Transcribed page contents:
^^^^^^^^

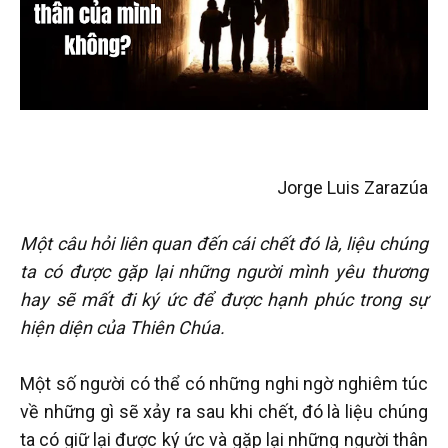
Jorge Luis Zarazúa
Một câu hỏi liên quan đến cái chết đó là, liệu chúng
ta có được gặp lại những người mình yêu thương
hay sẽ mất đi ký ức để được hạnh phúc trong sự
hiện diện của Thiên Chúa.
Một số người có thể có những nghi ngờ nghiêm túc
về những gì sẽ xảy ra sau khi chết, đó là liệu chúng
ta có giữ lại được ký ức và gặp lại những người thân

^^^^^^^^

▸ Exercise directions:
Would you please copy every line in the data that contains the word "chúng"?

▸ Answer to this problem:
Một câu hỏi liên quan đến cái chết đó là, liệu chúng
về những gì sẽ xảy ra sau khi chết, đó là liệu chúng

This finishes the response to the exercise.